● **TO DO**
Copy nothing but the lines below running from the line containing "me desktop without" through the line containing "virtual machine, gain", both end lines included.

● **GIVEN ENTRIES**
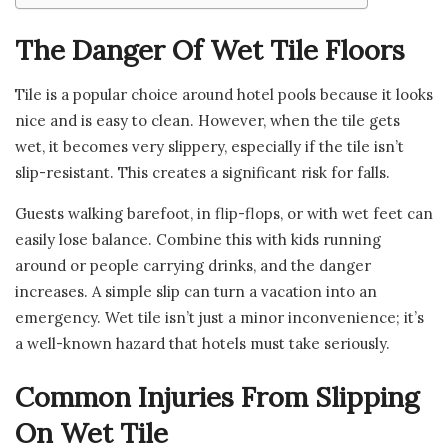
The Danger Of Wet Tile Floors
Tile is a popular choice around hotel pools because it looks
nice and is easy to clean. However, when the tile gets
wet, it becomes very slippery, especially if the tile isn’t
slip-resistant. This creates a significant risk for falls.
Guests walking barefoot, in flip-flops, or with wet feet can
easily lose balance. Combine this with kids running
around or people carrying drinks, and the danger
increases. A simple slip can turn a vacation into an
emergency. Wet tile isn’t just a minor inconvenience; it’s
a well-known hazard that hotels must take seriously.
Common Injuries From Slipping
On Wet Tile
...
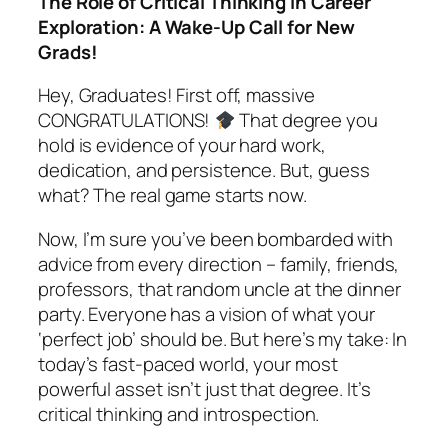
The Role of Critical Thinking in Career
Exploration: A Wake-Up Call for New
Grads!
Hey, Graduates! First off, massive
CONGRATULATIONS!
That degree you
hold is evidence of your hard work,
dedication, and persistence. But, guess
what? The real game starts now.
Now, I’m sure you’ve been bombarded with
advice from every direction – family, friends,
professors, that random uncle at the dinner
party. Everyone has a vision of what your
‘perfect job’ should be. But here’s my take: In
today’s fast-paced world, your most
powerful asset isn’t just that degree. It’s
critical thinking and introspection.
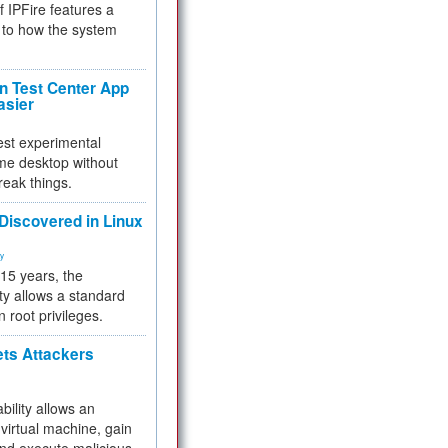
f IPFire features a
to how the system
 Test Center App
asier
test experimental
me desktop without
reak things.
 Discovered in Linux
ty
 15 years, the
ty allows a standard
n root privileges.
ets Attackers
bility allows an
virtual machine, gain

● **SOLUTION FOR THIS EXERCISE**
me desktop without
reak things.
 Discovered in Linux
ty
 15 years, the
ty allows a standard
n root privileges.
ets Attackers
bility allows an
virtual machine, gain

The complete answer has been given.